In the political chess of the islands, the rules that to govern the Balearic Islands you have to win the capital, Palma, where a third of the population resides, are usually followed, and that whoever gets the autonomous government can also take control of the four island councils , But it’s not always like this.
In fact, currently, the councils of Mallorca, Menorca and Formentera belong to the progressive forces and only the one in Ibiza is controlled by the PP.
The two candidates have several points in common: they are women of the party, staunch defenders of their ideas, socialism and liberalism; They are from “fora vila” (from outside Palma), Armengol from Inca and Prohens from Campos; They have developed their professional lives in politics and their mother tongue is the language of the Balearic Islands, with the nuance, not small, that the socialist is identified with Catalan and the popular with Mallorcan. One looks more towards Barcelona and the other towards Madrid.
Regarding the campaign messages, the left-wing parties boast of having achieved “full employment”, of raising wages for workers, of caring for the most disadvantaged classes and of trying to control the avalanche of tourists that arrive year after year. year after year to the archipelago -quality for quantity is the motto-, although the latter have not yet specified how to do it.
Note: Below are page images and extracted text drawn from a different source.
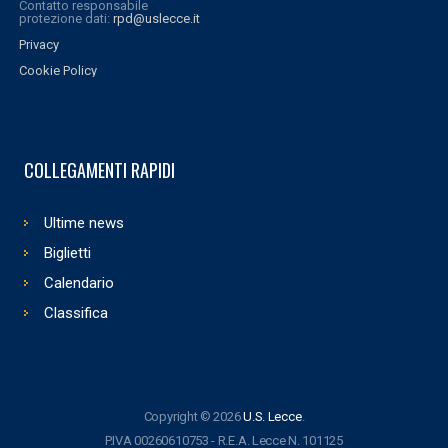
Contatto responsabile
protezione dati:
rpd@uslecce.it
Privacy
Cookie Policy
COLLEGAMENTI RAPIDI
Ultime news
Biglietti
Calendario
Classifica
Copyright © 2026
U.S. Lecce
.
P.IVA 00260610753 - R.E.A. Lecce N. 101125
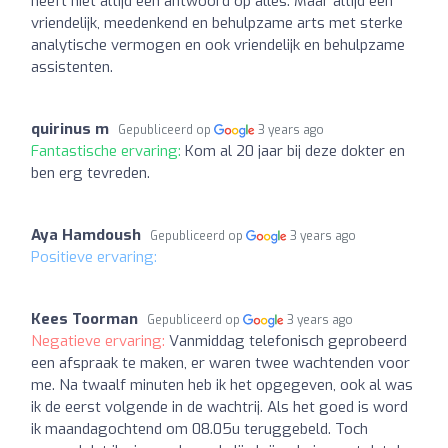
heeft niet altijd een antwoord op alles. Maar altijd een
vriendelijk, meedenkend en behulpzame arts met sterke
analytische vermogen en ook vriendelijk en behulpzame
assistenten.
quirinus m
Gepubliceerd op
3 years ago
Fantastische ervaring:
Kom al 20 jaar bij deze dokter en
ben erg tevreden.
Aya Hamdoush
Gepubliceerd op
3 years ago
Positieve ervaring:
Kees Toorman
Gepubliceerd op
3 years ago
Negatieve ervaring:
Vanmiddag telefonisch geprobeerd
een afspraak te maken, er waren twee wachtenden voor
me. Na twaalf minuten heb ik het opgegeven, ook al was
ik de eerst volgende in de wachtrij. Als het goed is word
ik maandagochtend om 08.05u teruggebeld. Toch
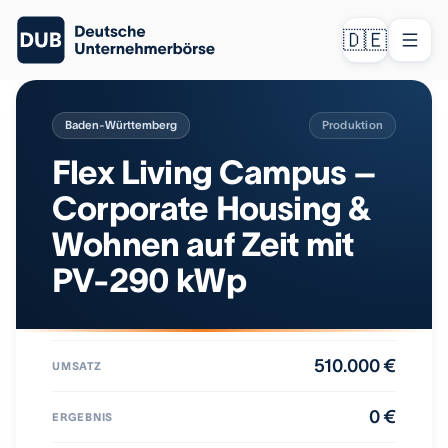
🇩🇪
Baden-Württemberg
Produktion
Flex Living Campus –
Corporate Housing &
Wohnen auf Zeit mit
PV-290 kWp
510.000 €
UMSATZ
0 €
ERGEBNIS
In addition, they will apply the Housing Law immediately.
In this matter, the PP has in its program to maintain the eco-tax, a socialist project, as a final tax, and to study the regulation of the entry of cars on each island.
It also defends the free choice of educational centers and the language of instruction, and that Catalan is a merit and not a requirement to work in hospitals and health centers. In addition, Prohens has promised a tax cut that will affect 80% of the population.
Sources from the main parties consulted by EFE point out that “everything is up in the air”, that the agreements will be unavoidable and that the undecided vote will tip the balance of one side or the other, for which they have tried during the campaign to convince this voter segment.